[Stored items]
···

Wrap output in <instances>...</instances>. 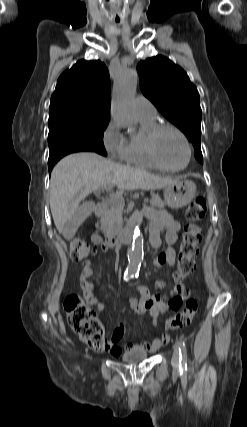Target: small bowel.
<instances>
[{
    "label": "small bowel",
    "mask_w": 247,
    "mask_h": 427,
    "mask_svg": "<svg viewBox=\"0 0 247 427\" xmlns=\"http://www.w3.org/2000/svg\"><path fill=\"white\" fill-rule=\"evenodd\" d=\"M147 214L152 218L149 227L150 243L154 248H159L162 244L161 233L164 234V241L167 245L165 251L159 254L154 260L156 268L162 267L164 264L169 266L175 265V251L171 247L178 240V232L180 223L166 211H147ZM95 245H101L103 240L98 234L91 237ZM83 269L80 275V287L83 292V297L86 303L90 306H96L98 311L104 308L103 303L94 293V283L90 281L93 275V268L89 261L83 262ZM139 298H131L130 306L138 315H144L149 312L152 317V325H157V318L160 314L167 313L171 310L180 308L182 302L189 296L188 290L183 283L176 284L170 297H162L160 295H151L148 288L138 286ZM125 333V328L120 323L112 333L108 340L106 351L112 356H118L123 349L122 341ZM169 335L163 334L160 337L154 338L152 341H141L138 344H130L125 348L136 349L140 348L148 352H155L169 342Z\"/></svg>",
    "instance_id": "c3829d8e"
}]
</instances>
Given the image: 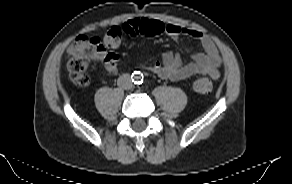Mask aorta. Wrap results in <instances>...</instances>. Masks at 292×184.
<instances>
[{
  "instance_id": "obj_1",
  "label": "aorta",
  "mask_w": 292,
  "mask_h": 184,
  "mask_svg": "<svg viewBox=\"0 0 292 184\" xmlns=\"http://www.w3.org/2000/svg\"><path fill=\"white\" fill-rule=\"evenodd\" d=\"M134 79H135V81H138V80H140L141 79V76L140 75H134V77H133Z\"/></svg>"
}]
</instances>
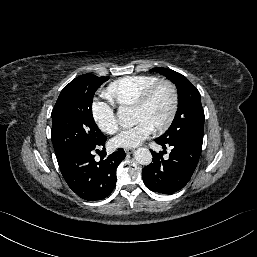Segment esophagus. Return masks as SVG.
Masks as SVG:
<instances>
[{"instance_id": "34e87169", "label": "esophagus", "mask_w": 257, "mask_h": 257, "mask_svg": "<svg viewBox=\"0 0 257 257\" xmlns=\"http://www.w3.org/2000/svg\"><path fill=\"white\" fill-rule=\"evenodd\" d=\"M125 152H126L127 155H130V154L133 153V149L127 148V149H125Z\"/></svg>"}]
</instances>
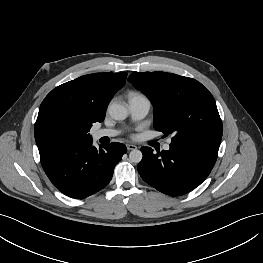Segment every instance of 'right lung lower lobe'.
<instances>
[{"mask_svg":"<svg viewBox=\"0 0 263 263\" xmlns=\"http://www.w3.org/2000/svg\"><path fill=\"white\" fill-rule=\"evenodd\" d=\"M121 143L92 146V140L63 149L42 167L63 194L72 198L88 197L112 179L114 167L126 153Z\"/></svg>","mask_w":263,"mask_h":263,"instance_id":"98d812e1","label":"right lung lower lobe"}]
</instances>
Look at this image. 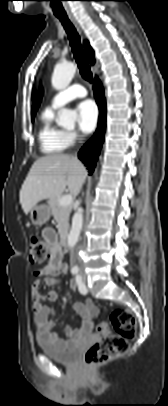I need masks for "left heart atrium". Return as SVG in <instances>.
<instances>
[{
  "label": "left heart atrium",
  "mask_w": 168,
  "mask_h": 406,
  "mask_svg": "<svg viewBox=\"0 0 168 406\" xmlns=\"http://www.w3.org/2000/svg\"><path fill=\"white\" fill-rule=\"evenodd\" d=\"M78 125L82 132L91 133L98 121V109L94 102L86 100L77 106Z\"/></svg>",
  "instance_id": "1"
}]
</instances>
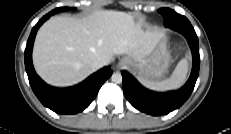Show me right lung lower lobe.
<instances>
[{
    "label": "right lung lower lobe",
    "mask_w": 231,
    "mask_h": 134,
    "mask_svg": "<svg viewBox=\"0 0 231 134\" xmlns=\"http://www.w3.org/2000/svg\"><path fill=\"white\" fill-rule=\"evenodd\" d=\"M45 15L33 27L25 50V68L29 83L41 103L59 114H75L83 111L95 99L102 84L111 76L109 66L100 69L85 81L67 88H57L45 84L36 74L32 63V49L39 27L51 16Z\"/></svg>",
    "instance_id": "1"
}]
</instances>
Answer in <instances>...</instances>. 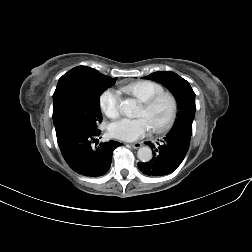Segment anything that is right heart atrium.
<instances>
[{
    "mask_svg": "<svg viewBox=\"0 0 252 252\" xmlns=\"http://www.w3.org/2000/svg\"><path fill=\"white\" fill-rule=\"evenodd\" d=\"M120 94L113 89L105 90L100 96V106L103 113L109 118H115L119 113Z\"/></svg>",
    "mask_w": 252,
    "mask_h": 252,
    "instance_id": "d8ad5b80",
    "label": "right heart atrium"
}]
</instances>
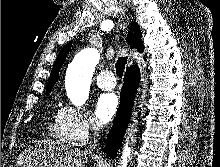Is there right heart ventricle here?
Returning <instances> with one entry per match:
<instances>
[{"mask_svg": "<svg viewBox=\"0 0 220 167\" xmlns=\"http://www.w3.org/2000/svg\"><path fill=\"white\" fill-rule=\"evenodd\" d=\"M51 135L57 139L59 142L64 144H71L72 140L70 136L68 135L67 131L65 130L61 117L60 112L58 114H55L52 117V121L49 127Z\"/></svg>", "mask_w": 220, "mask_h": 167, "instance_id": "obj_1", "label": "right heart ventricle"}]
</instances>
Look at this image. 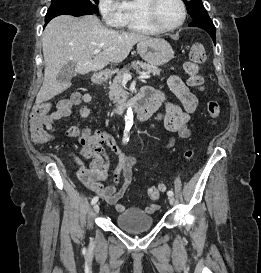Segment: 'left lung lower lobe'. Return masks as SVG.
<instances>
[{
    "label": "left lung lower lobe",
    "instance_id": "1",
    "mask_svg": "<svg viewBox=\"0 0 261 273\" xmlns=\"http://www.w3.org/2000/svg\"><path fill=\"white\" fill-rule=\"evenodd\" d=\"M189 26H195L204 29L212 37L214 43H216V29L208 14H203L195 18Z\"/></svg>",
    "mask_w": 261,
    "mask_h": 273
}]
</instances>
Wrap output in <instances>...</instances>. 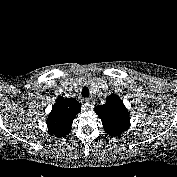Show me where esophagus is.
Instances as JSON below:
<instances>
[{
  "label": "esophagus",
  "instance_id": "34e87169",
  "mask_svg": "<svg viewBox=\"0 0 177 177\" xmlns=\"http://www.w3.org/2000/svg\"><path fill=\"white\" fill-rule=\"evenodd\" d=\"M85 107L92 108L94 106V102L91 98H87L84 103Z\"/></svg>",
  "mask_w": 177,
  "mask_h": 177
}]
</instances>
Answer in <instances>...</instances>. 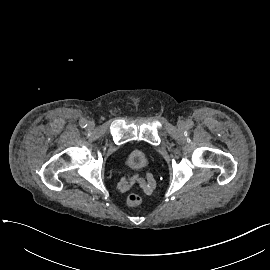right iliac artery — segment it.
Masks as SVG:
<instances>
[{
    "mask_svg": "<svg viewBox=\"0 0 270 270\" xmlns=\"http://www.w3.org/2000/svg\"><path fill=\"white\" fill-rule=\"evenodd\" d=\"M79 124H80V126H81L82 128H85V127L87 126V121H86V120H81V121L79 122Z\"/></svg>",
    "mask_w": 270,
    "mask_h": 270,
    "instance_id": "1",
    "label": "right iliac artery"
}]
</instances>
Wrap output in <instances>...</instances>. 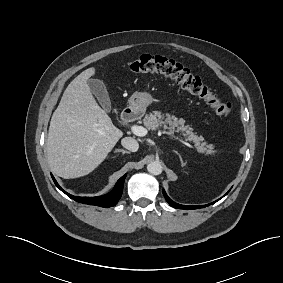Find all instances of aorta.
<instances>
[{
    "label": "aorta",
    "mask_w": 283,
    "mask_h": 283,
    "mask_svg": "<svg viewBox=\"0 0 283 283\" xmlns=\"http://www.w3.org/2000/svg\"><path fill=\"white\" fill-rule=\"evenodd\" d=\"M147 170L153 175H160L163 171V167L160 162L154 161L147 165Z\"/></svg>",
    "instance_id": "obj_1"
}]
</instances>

···

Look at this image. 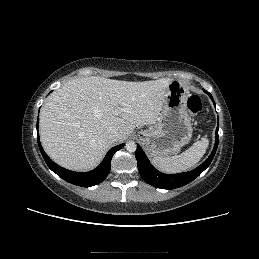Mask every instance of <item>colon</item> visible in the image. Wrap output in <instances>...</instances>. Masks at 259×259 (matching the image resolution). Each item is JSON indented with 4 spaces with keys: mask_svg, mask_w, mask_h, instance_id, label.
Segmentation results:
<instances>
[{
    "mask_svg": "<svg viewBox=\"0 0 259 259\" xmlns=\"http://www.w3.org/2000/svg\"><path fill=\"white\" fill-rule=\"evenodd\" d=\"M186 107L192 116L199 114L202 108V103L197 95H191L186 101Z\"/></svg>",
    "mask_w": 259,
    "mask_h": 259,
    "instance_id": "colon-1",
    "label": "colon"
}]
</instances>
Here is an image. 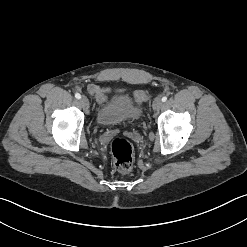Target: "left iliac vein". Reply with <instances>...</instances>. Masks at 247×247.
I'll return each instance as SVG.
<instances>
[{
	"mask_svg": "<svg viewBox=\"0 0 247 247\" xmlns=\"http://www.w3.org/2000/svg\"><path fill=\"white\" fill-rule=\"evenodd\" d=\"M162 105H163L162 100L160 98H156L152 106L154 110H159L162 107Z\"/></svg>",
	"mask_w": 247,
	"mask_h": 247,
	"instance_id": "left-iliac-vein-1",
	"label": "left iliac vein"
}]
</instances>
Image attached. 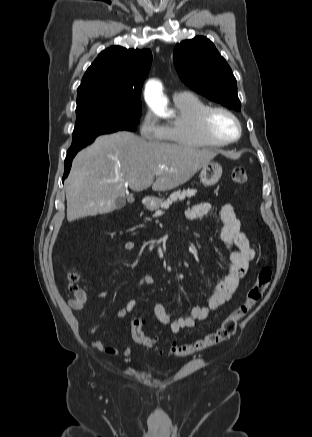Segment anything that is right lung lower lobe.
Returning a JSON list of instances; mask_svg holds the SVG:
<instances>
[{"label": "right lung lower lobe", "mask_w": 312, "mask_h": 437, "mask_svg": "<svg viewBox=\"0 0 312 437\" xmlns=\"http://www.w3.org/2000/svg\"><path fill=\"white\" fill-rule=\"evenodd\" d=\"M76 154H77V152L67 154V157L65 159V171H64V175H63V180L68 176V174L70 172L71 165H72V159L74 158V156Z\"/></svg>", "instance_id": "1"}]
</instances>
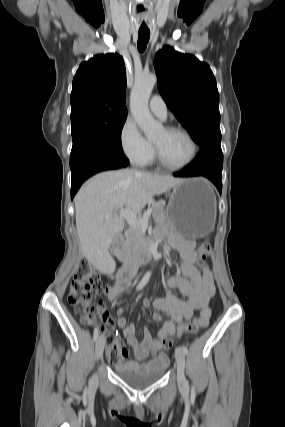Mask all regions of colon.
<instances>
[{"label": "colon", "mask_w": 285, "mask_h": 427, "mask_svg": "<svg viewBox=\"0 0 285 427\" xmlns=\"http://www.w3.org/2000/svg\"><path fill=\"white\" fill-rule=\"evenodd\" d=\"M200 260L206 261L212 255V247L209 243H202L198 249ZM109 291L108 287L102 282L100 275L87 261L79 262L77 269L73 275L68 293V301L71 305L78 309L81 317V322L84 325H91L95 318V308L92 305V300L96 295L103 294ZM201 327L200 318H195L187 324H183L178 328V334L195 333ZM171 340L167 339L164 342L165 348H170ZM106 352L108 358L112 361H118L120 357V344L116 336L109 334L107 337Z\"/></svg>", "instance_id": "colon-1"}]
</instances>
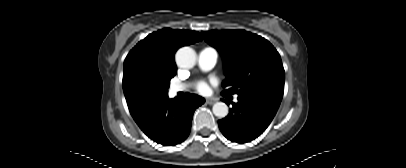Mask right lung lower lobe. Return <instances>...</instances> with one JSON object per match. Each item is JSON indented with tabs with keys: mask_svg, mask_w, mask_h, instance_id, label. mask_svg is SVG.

···

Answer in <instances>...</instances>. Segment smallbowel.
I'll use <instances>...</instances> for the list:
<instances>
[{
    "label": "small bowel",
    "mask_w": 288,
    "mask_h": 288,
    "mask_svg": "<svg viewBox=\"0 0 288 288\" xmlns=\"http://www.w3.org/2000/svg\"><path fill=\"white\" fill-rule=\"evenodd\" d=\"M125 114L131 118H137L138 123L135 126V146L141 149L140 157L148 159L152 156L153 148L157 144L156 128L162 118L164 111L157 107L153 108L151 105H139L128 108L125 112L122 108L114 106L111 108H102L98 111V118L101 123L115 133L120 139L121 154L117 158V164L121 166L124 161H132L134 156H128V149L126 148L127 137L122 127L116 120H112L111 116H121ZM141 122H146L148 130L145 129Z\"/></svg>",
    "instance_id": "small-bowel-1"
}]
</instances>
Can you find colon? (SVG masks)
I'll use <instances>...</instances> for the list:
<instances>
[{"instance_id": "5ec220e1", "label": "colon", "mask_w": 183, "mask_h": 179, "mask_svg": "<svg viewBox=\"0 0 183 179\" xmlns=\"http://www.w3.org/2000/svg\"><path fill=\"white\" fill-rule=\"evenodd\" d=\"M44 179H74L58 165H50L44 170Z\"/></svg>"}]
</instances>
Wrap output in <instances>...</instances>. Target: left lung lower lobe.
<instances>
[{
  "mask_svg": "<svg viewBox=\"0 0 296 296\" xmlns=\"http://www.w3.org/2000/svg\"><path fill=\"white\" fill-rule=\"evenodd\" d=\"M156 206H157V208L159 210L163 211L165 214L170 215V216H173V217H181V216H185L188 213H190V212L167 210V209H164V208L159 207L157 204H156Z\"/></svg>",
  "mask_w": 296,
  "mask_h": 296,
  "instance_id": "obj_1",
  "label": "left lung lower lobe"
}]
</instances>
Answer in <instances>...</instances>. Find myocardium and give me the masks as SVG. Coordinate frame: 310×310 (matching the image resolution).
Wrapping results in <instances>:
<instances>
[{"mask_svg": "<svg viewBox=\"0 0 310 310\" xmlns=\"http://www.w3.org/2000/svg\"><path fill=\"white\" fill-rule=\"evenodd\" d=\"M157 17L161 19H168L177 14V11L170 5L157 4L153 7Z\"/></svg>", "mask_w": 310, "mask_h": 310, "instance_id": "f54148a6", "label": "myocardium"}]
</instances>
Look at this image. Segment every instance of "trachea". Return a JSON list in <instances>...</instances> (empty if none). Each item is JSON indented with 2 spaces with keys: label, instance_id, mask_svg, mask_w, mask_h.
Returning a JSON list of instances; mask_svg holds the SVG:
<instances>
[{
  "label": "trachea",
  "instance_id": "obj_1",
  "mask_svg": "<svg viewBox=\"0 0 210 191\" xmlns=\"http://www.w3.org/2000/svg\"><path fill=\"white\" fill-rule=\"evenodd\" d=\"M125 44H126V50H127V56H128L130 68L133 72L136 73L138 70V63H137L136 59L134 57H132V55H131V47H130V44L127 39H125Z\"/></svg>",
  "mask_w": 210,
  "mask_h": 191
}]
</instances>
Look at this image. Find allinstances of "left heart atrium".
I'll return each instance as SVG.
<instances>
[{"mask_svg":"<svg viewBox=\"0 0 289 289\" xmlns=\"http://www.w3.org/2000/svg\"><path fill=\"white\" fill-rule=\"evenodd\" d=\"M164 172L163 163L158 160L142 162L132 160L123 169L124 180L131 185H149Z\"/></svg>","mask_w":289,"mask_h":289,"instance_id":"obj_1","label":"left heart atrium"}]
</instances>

···

WHAT YOU ARE ASKED TO DO >> I'd like the lines above repeated exactly, from the one that contains "Mask all regions of colon." through the one that contains "Mask right lung", with no pictures.

SOLUTION FOR THIS EXERCISE >>
Mask all regions of colon.
<instances>
[{"label": "colon", "mask_w": 285, "mask_h": 427, "mask_svg": "<svg viewBox=\"0 0 285 427\" xmlns=\"http://www.w3.org/2000/svg\"><path fill=\"white\" fill-rule=\"evenodd\" d=\"M200 260L206 261L212 255V247L209 243H202L198 249ZM109 291L108 287L102 282L100 275L87 261L79 262L77 269L73 275L68 293V301L71 305L78 309L81 317V322L84 325H91L95 318V308L92 305V300L96 295L103 294ZM201 327L200 318H195L187 324H183L178 328V334L195 333ZM171 340L167 339L164 342L165 348H170ZM106 352L108 358L112 361H118L120 357V344L116 336L109 334L107 337Z\"/></svg>", "instance_id": "colon-1"}]
</instances>
Mask right lung lower lobe. Return <instances>...</instances> with one JSON object per match. Each item is JSON indented with tabs with keys: mask_svg, mask_w, mask_h, instance_id, label. mask_svg is SVG.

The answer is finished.